Springtime has arrived. But instead of warmth and sunshine, many parts of the country are faced with cooler temperatures and wet soil conditions. As a grower, what impact does this have on planting and the prospects for a successful season?
Adverse soil conditions can range from too cool (below 55 degrees) to too damp. This causes sub-surface, side-wall compaction and ultimately results in a wide range of nutrient deficiencies.
“Growers who plant too early will most likely see nutrient deficiencies,” says Charlie Hubbard, agronomist for Monty’s® Plant Food Company. “Deficiencies in manganese, phosphorus and zinc will slow the crop’s emergence and overall growth, leading to a loss of yield.”

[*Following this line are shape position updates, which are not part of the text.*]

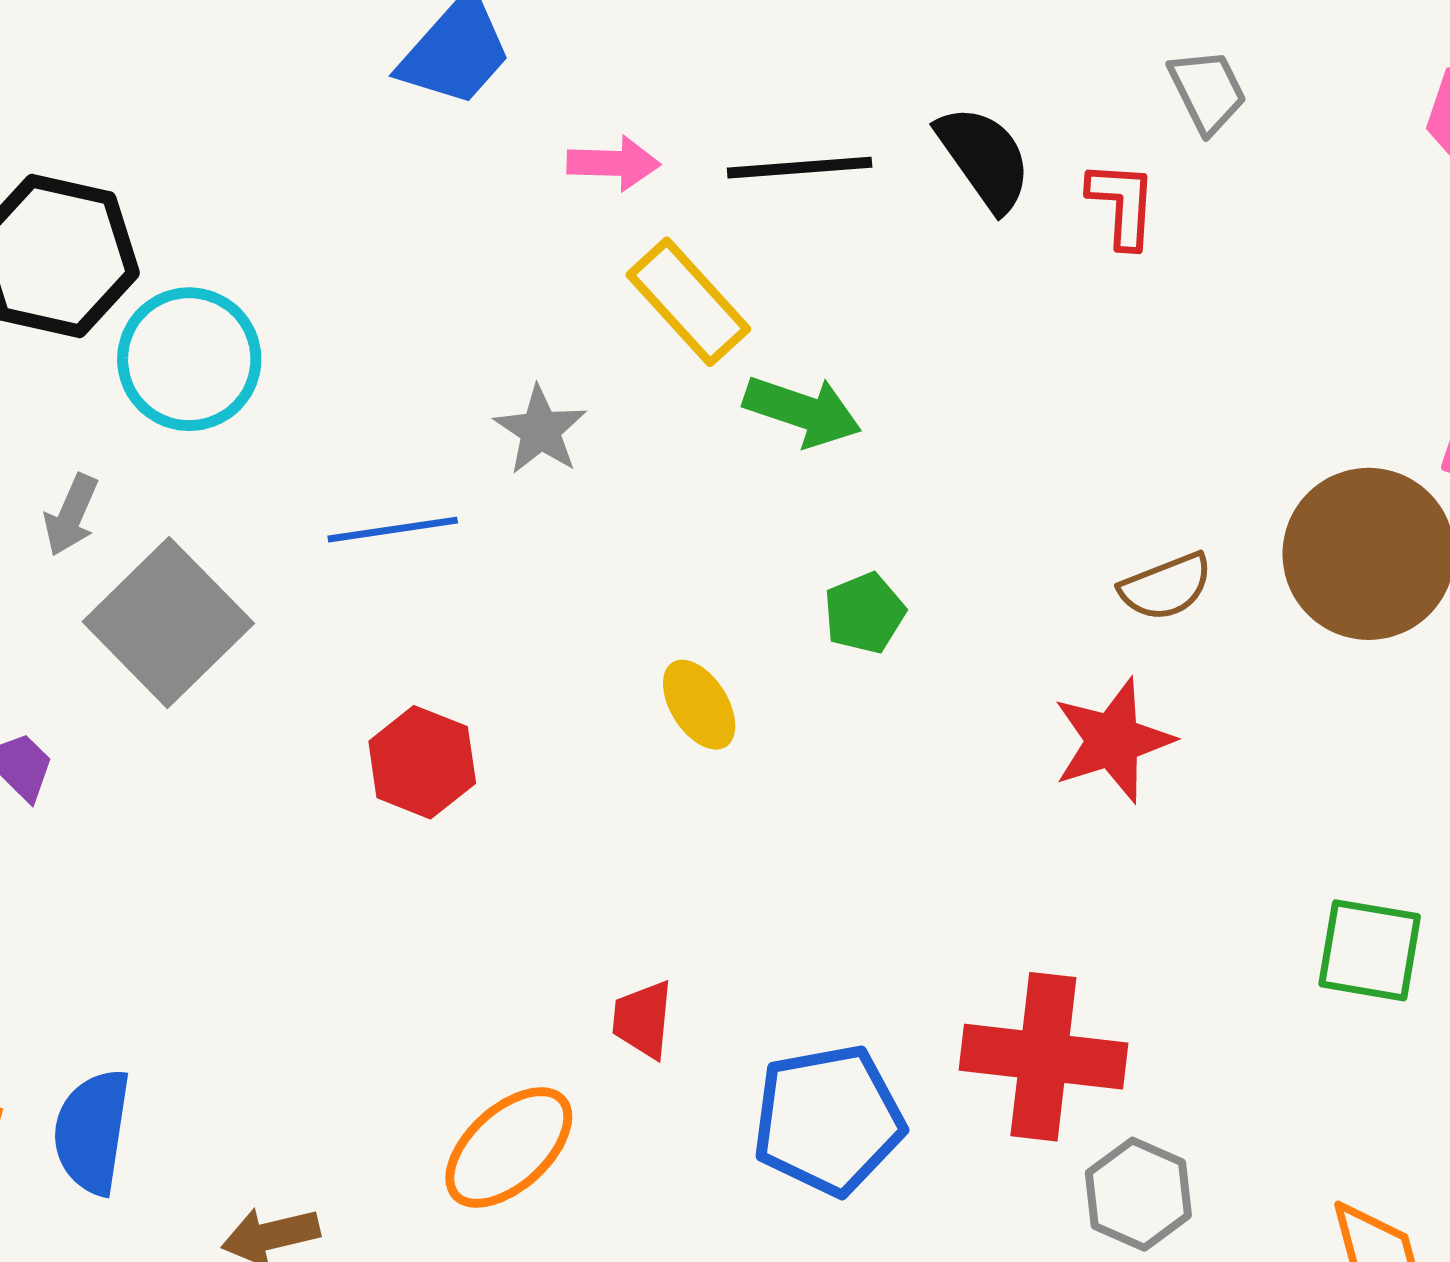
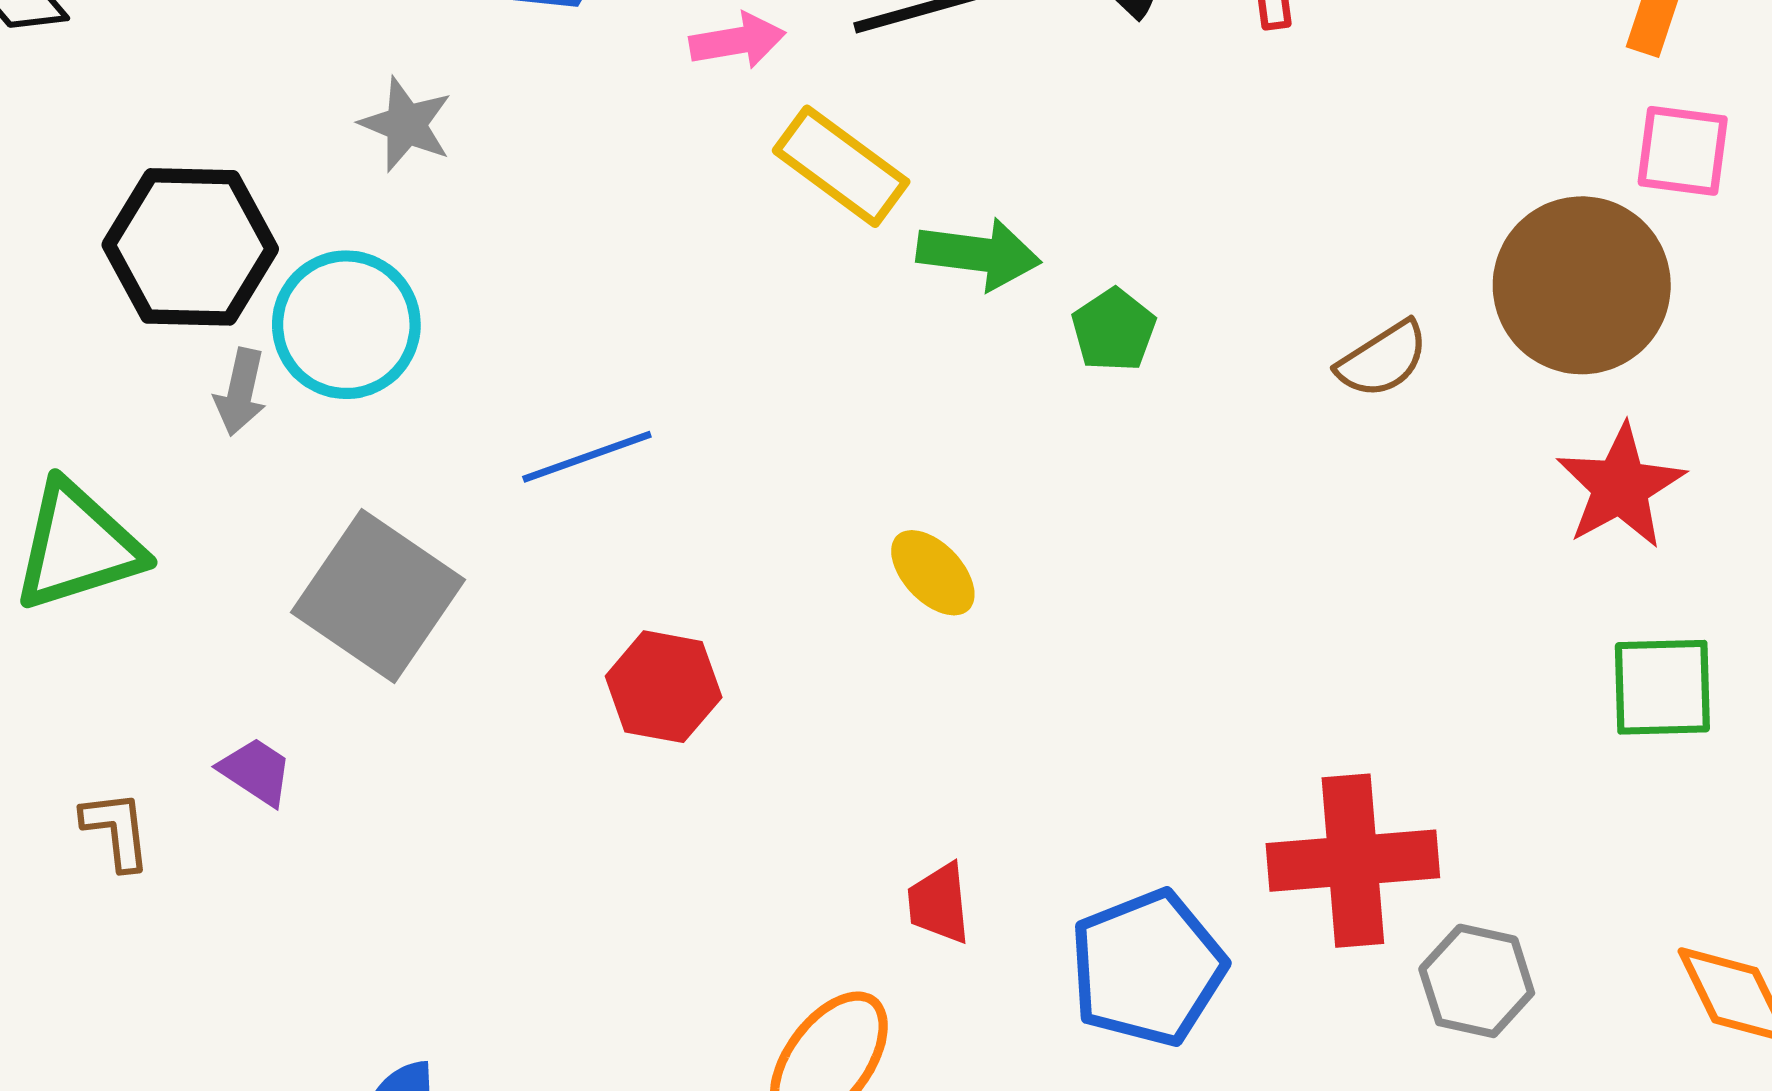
gray star: (540, 430) -> (406, 124), moved
gray arrow: (71, 515) -> (240, 392), moved
green pentagon: (864, 613) -> (1114, 330), moved
red star: (1113, 740) -> (1620, 487), moved

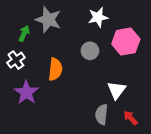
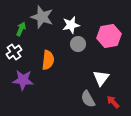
white star: (98, 17) -> (71, 25), moved
purple star: (26, 92) -> (23, 80), turned -30
gray semicircle: (102, 114) -> (88, 99), turned -36

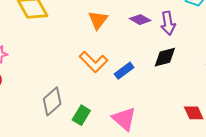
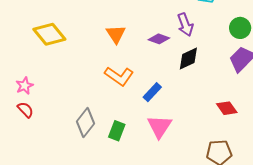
purple diamond: (140, 20) -> (159, 39), moved
blue rectangle: (124, 71) -> (152, 92), moved
pink triangle: (124, 119) -> (159, 127), turned 32

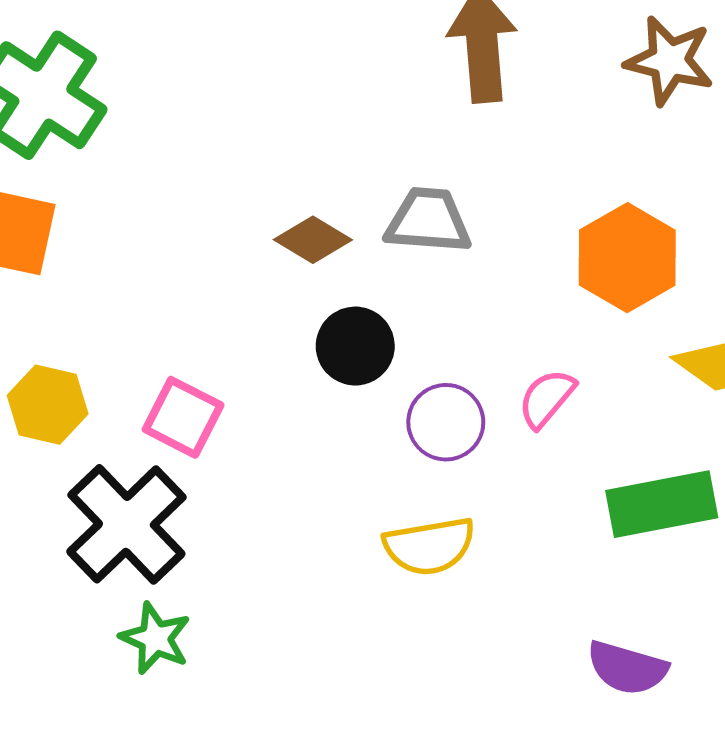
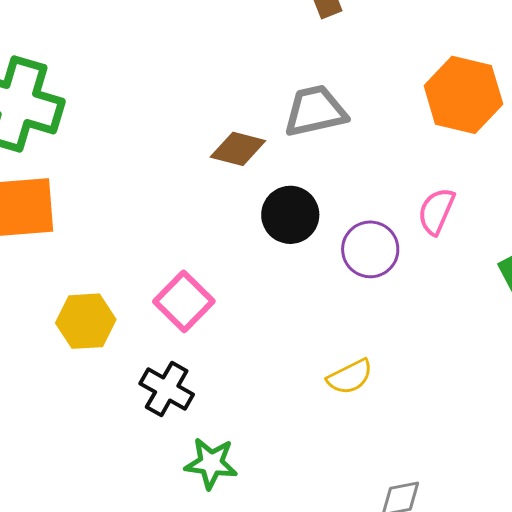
pink square: (183, 417) -> (184, 301), turned 34
black cross: (126, 524) -> (167, 389), size x0.6
yellow semicircle: (429, 546) -> (350, 377), moved, size x0.7

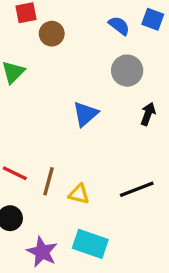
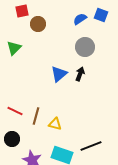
blue semicircle: (119, 26) -> (80, 19), turned -72
black arrow: (148, 114) -> (80, 74), moved
black line: (137, 189) -> (91, 146), moved

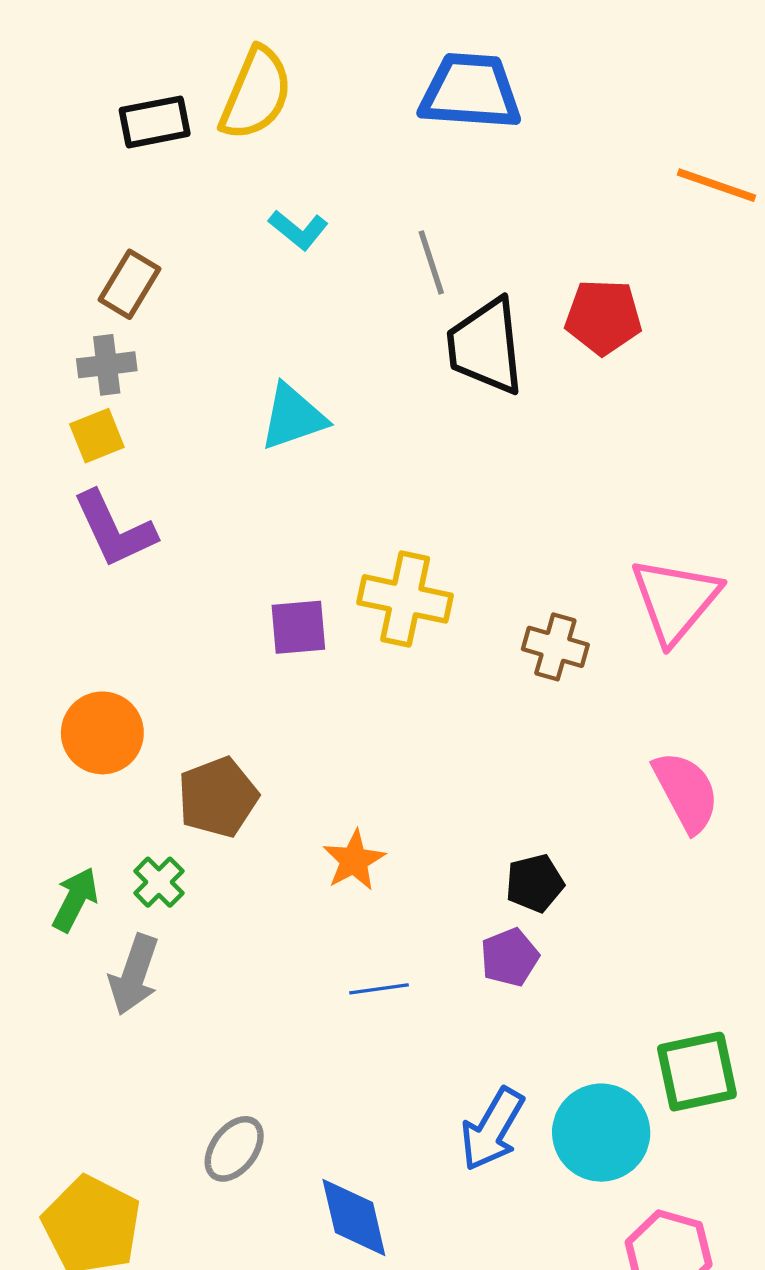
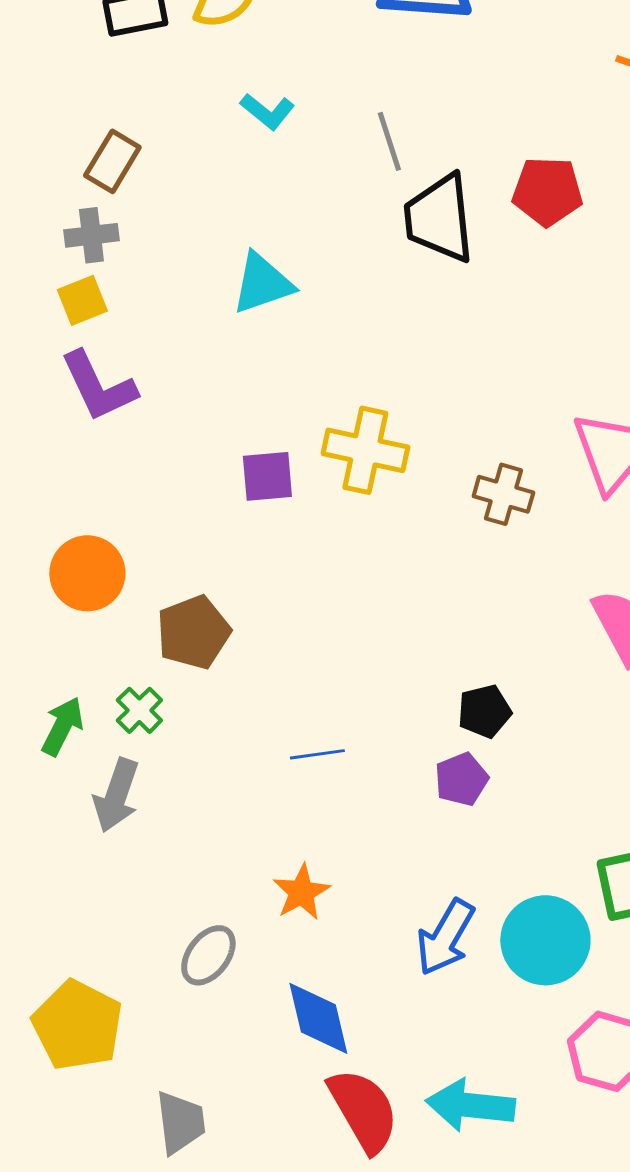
orange star: (354, 860) -> (301, 892), moved
blue line: (379, 989) -> (317, 754), moved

It is far easier and more cost-effective to address nutrient deficiencies at planting, rather than trying to rescue a crop in-season. That’s why growers who understand Hubbard’s perspective are analyzing their soil and assessing their planting conditions now – and preparing their fields to deliver maximum yield.
Microhance handles nutrient deficiencies at planting.
Farmers who apply a starter in-row on the seed, or even 2×2, should consider using a micronutrient package such as Microhance®. The combination of essential nutrients could make the difference between early success and constantly trying to catch up.
Microhance can also be foliar or soil applied and is designed to provide nutrients at any stage of growth, which in turn helps maximize yield potential. It includes boron, iron, manganese, sulfur and zinc, all of which enhance plant metabolism. Microhance also offers plants an organic form of nitrogen to enhance green-up and growth.
“Adding Microhance at planting is like giving yourself extra insurance for the season,” says Hubbard. “Why not ensure that you will get the highest yields possible?”